*Work to be completed*
What is the number of lines below that include "from"? Give that number alone.

* * * * * * *

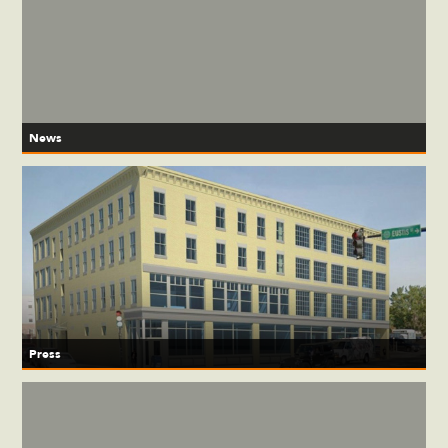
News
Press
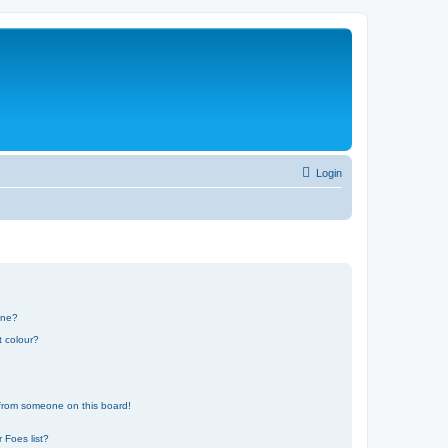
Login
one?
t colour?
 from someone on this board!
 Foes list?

* * * * * * *

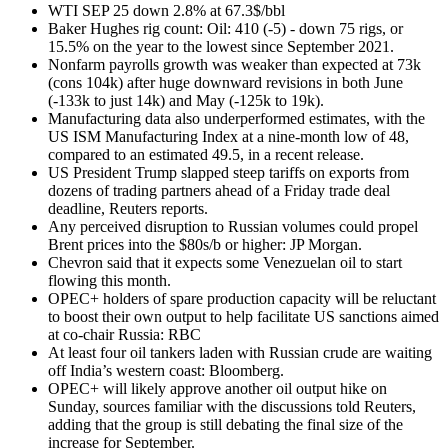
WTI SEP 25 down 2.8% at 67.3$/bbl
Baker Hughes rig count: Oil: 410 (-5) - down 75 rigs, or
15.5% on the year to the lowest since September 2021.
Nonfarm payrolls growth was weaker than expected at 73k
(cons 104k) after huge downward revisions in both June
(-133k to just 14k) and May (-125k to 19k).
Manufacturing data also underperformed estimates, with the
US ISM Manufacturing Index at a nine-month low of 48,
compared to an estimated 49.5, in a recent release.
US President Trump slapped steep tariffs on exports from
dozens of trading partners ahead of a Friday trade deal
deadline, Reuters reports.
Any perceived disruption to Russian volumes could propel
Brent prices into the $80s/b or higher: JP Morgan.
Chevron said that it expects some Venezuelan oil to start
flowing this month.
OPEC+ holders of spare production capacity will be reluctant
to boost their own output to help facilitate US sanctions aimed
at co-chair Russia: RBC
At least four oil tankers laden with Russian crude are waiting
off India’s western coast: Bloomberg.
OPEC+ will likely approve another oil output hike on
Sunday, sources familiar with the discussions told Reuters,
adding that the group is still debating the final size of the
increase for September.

* * * * * * *

*Solution*
2